Below are records; reproduce exactly the lines from the one that has "2017-06-13 18:21:00" through the one that has "秋天处暑大树动态分割线", ends included, and nothing more.

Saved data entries
****

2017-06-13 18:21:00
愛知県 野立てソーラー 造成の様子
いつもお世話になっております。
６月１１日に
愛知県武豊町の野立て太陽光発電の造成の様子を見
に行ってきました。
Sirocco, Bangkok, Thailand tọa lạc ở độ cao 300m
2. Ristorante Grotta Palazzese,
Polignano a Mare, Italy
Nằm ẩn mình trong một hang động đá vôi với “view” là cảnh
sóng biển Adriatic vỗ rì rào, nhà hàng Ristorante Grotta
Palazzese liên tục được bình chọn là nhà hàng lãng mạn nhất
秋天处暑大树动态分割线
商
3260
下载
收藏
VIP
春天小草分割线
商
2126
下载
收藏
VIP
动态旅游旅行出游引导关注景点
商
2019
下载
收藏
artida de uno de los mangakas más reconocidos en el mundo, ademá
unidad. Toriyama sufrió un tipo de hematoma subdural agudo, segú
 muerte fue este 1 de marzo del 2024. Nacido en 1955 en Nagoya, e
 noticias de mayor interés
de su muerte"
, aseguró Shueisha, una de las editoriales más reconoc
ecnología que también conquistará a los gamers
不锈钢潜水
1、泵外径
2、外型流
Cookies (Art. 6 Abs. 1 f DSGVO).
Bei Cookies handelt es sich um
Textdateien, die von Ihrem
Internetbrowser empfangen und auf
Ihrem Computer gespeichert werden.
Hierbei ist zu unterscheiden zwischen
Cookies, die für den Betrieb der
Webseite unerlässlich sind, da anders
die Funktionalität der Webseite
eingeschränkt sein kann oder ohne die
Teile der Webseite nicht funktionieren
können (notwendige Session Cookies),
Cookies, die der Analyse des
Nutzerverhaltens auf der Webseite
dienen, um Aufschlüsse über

****

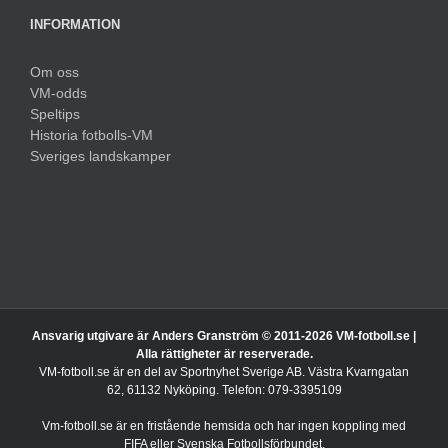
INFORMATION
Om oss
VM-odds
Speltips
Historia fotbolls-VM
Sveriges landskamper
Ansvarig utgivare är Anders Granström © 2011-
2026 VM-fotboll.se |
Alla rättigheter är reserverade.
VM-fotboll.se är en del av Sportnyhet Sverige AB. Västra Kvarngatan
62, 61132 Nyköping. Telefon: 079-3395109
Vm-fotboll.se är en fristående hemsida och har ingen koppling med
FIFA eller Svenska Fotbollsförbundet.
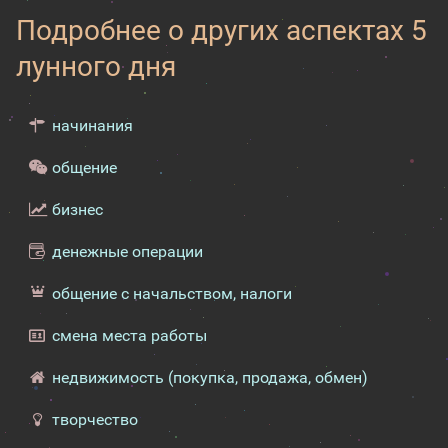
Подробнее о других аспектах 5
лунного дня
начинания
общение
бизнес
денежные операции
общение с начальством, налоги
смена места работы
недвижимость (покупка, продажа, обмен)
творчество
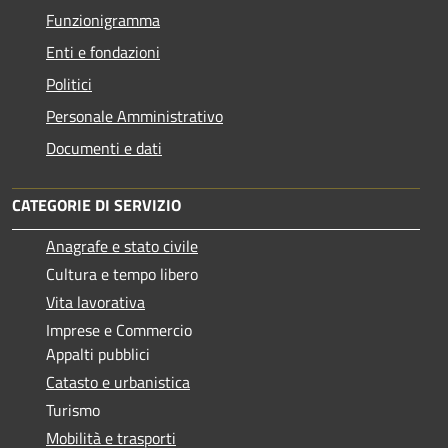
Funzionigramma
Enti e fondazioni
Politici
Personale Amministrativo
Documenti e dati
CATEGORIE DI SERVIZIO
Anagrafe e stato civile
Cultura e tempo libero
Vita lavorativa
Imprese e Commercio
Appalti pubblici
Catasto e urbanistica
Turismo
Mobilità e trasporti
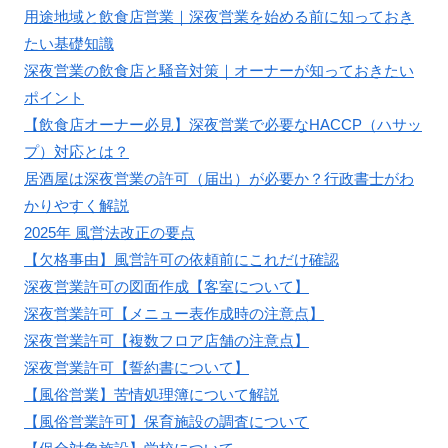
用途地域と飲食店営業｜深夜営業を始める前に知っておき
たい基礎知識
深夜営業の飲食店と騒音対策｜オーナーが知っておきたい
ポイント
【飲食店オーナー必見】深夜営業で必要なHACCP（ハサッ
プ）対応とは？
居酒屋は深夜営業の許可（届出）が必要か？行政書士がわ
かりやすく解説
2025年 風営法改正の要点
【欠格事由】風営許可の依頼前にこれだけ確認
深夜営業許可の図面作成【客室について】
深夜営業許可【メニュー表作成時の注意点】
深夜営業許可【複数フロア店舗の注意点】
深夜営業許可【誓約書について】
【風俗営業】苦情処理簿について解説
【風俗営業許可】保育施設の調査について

****

* **RESPONSE**
2017-06-13 18:21:00
愛知県 野立てソーラー 造成の様子
いつもお世話になっております。
６月１１日に
愛知県武豊町の野立て太陽光発電の造成の様子を見
に行ってきました。
Sirocco, Bangkok, Thailand tọa lạc ở độ cao 300m
2. Ristorante Grotta Palazzese,
Polignano a Mare, Italy
Nằm ẩn mình trong một hang động đá vôi với “view” là cảnh
sóng biển Adriatic vỗ rì rào, nhà hàng Ristorante Grotta
Palazzese liên tục được bình chọn là nhà hàng lãng mạn nhất
秋天处暑大树动态分割线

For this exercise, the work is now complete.